# Description of the task
When writing out the listing below, reproduce every word exactly and skip the pictures.

# Entries shown
= Beginning of Section =
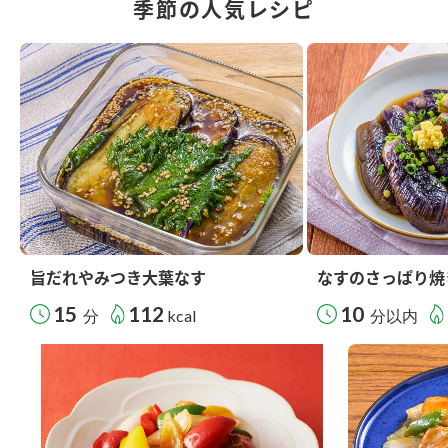
季節の人気レシピ
旨だれやみつき大葉なす
なすのさっぱり焼
15
112
10
分
kcal
分以内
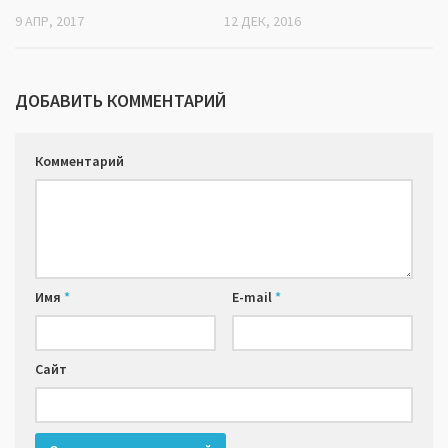
9 АПР, 2017
12 ДЕК, 2016
ДОБАВИТЬ КОММЕНТАРИЙ
Комментарий
Имя
*
E-mail
*
Сайт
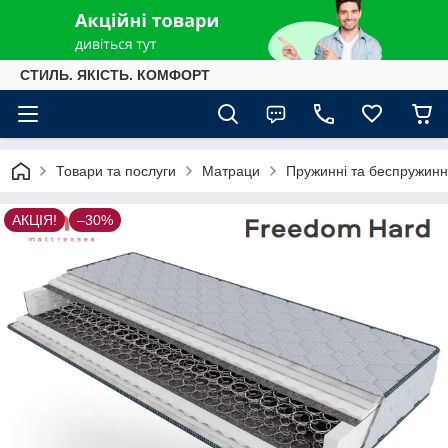
СТИЛЬ. ЯКІСТЬ. КОМФОРТ
Товари та послуги
Матраци
Пружинні та беспружинн
АКЦІЯ!
–30%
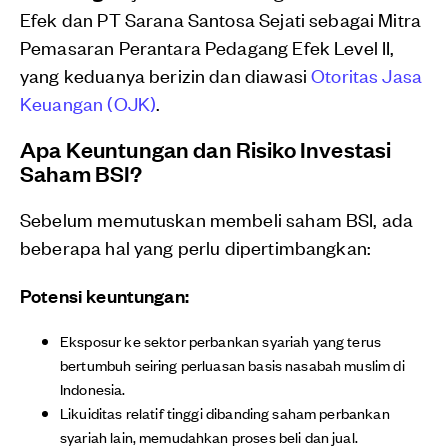
Efek dan PT Sarana Santosa Sejati sebagai Mitra
Pemasaran Perantara Pedagang Efek Level II,
yang keduanya berizin dan diawasi
Otoritas Jasa
Keuangan (OJK)
.
Apa Keuntungan dan Risiko Investasi
Saham BSI?
Sebelum memutuskan membeli saham BSI, ada
beberapa hal yang perlu dipertimbangkan:
Potensi keuntungan:
Eksposur ke sektor perbankan syariah yang terus
bertumbuh seiring perluasan basis nasabah muslim di
Indonesia.
Likuiditas relatif tinggi dibanding saham perbankan
syariah lain, memudahkan proses beli dan jual.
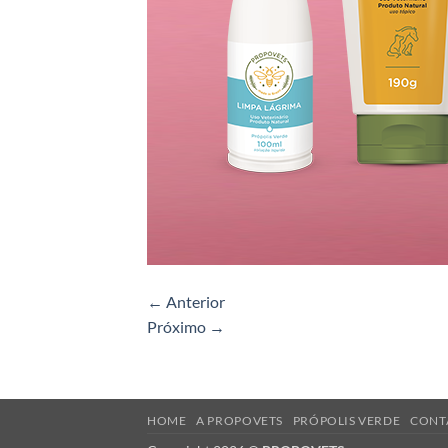
←
Anterior
Próximo
→
HOME
A PROPOVETS
PRÓPOLIS VERDE
CONT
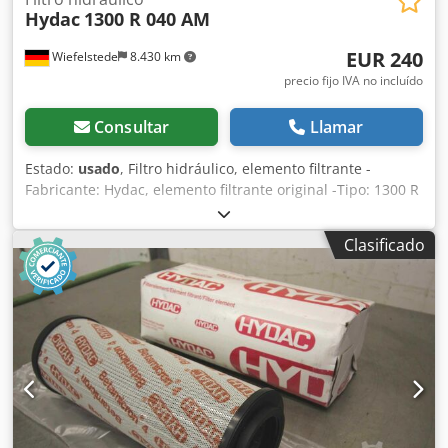
Hydac
1300 R 040 AM
EUR 240
Wiefelstede
8.430 km
precio fijo IVA no incluído
Consultar
Llamar
Estado:
usado
, Filtro hidráulico, elemento filtrante -
Fabricante: Hydac, elemento filtrante original -Tipo: 1300 R
040 AM -Dimensiones: Ø 144 x 483 mm Dcedpfof Hk R Dox
Ankek -Peso: 4 kg
Clasificado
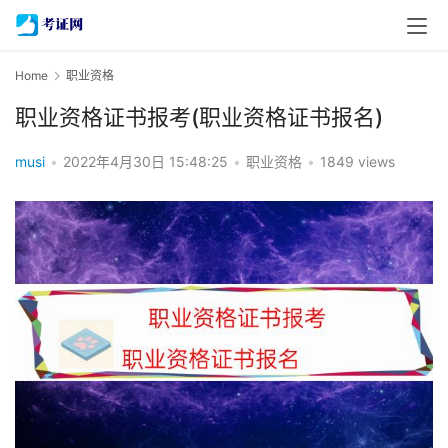
Home
职业资格
职业资格证书报考(职业资格证书报名)
musi
•
2022年4月30日 15:48:25
•
职业资格
•
1849 views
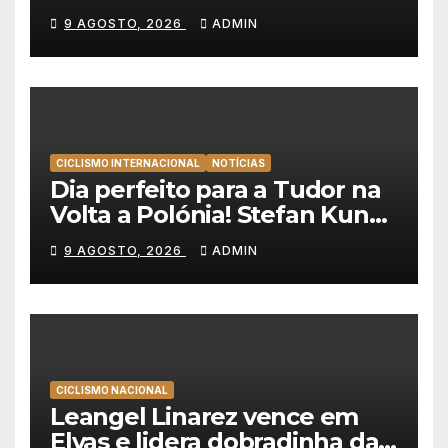
novo líder da Volta a
9 AGOSTO, 2026
ADMIN
Portugal 2026!
CICLISMO INTERNACIONAL
NOTÍCIAS
Dia perfeito para a Tudor na
Volta a Polónia! Stefan Kung
vence contra-relógio e Marco
9 AGOSTO, 2026
ADMIN
Brenner revira geral a seu
favor
CICLISMO NACIONAL
Leangel Linarez vence em
Elvas e lidera dobradinha da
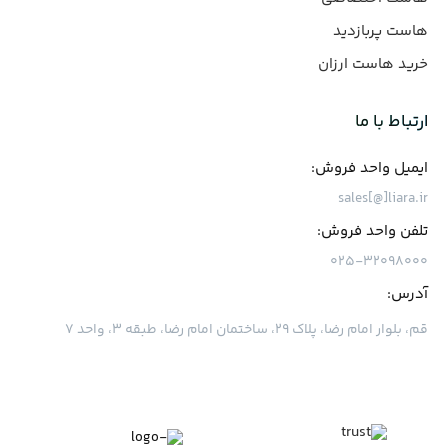
هاست پربازدید
خرید هاست ارزان
ارتباط با ما
ایمیل واحد فروش:
sales[@]liara.ir
تلفن واحد فروش:
۰۲۵-۳۲۰۹۸۰۰۰
آدرس:
قم، بلوار امام رضا، پلاک ۲۹، ساختمان امام رضا، طبقه ۳، واحد ۷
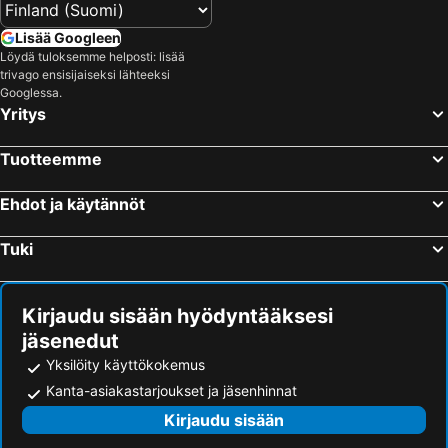
Lisää Googleen
Löydä tuloksemme helposti: lisää
trivago ensisijaiseksi lähteeksi
Googlessa.
Yritys
Tuotteemme
Ehdot ja käytännöt
Tuki
Kirjaudu sisään hyödyntääksesi
jäsenedut
Yksilöity käyttökokemus
Kanta-asiakastarjoukset ja jäsenhinnat
Kirjaudu sisään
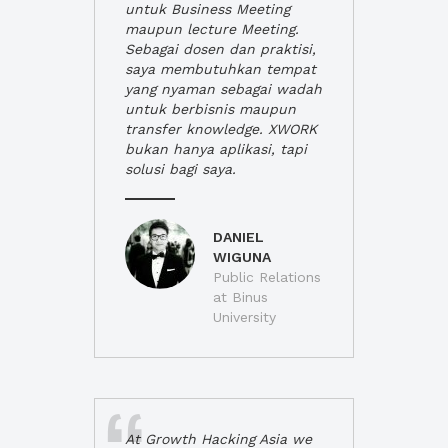
untuk Business Meeting
maupun lecture Meeting.
Sebagai dosen dan praktisi,
saya membutuhkan tempat
yang nyaman sebagai wadah
untuk berbisnis maupun
transfer knowledge. XWORK
bukan hanya aplikasi, tapi
solusi bagi saya.
DANIEL
WIGUNA
Public Relations
at Binus
University
At Growth Hacking Asia we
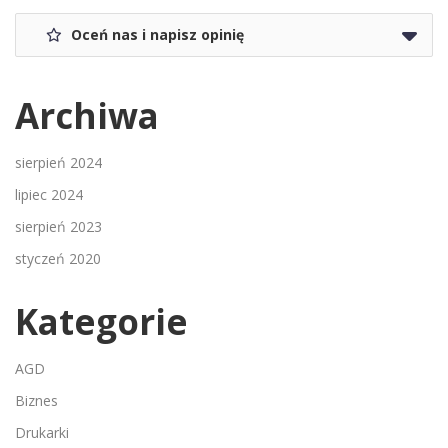
Oceń nas i napisz opinię
Archiwa
sierpień 2024
lipiec 2024
sierpień 2023
styczeń 2020
Kategorie
AGD
Biznes
Drukarki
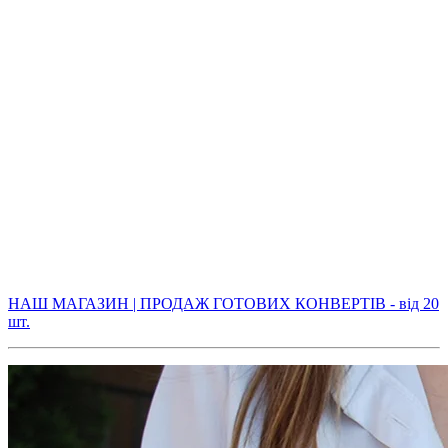
НАШ МАГАЗИН | ПРОДАЖ ГОТОВИХ КОНВЕРТІВ - від 20
шт.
= End of Section =
# Exercise response
季節の人気レシピ
旨だれやみつき大葉なす
なすのさっぱり焼
15
112
10
分
kcal
分以内
9 АПР, 2017
12 ДЕК, 2016
ДОБАВИТЬ КОММЕНТАРИЙ
Комментарий
Имя
*
E-mail
*
Сайт
СТИЛЬ. ЯКІСТЬ. КОМФОРТ
Товари та послуги
Матраци
Пружинні та беспружинн
АКЦІЯ!
–30%
Efek dan PT Sarana Santosa Sejati sebagai Mitra
Pemasaran Perantara Pedagang Efek Level II,
yang keduanya berizin dan diawasi
Otoritas Jasa
Keuangan (OJK)
.
Apa Keuntungan dan Risiko Investasi
Saham BSI?
Sebelum memutuskan membeli saham BSI, ada
beberapa hal yang perlu dipertimbangkan:
Potensi keuntungan:
Eksposur ke sektor perbankan syariah yang terus
bertumbuh seiring perluasan basis nasabah muslim di
Indonesia.
Likuiditas relatif tinggi dibanding saham perbankan
syariah lain, memudahkan proses beli dan jual.
←
Anterior
Próximo
→
HOME
A PROPOVETS
PRÓPOLIS VERDE
CONT
Hydac
1300 R 040 AM
EUR 240
Wiefelstede
8.430 km
precio fijo IVA no incluído
Consultar
Llamar
Estado:
usado
, Filtro hidráulico, elemento filtrante -
Fabricante: Hydac, elemento filtrante original -Tipo: 1300 R
040 AM -Dimensiones: Ø 144 x 483 mm Dcedpfof Hk R Dox
Ankek -Peso: 4 kg
Clasificado
Home
职业资格
职业资格证书报考(职业资格证书报名)
musi
•
2022年4月30日 15:48:25
•
职业资格
•
1849 views
novo líder da Volta a
9 AGOSTO, 2026
ADMIN
Portugal 2026!
CICLISMO INTERNACIONAL
NOTÍCIAS
Dia perfeito para a Tudor na
Volta a Polónia! Stefan Kung
vence contra-relógio e Marco
9 AGOSTO, 2026
ADMIN
Brenner revira geral a seu
favor
CICLISMO NACIONAL
Leangel Linarez vence em
Elvas e lidera dobradinha da
هاست پربازدید
خرید هاست ارزان
ارتباط با ما
ایمیل واحد فروش:
sales[@]liara.ir
تلفن واحد فروش:
۰۲۵-۳۲۰۹۸۰۰۰
آدرس:
قم، بلوار امام رضا، پلاک ۲۹، ساختمان امام رضا، طبقه ۳، واحد ۷
Lisää Googleen
Löydä tuloksemme helposti: lisää
trivago ensisijaiseksi lähteeksi
Googlessa.
Yritys
Tuotteemme
Ehdot ja käytännöt
Tuki
Kirjaudu sisään hyödyntääksesi
jäsenedut
Yksilöity käyttökokemus
Kanta-asiakastarjoukset ja jäsenhinnat
Kirjaudu sisään
untuk Business Meeting
maupun lecture Meeting.
Sebagai dosen dan praktisi,
saya membutuhkan tempat
yang nyaman sebagai wadah
untuk berbisnis maupun
transfer knowledge. XWORK
bukan hanya aplikasi, tapi
solusi bagi saya.
DANIEL
WIGUNA
Public Relations
at Binus
University
At Growth Hacking Asia we
Oceń nas i napisz opinię
Archiwa
sierpień 2024
lipiec 2024
sierpień 2023
styczeń 2020
Kategorie
AGD
Biznes
Drukarki
НАШ МАГАЗИН | ПРОДАЖ ГОТОВИХ КОНВЕРТІВ - від 20
шт.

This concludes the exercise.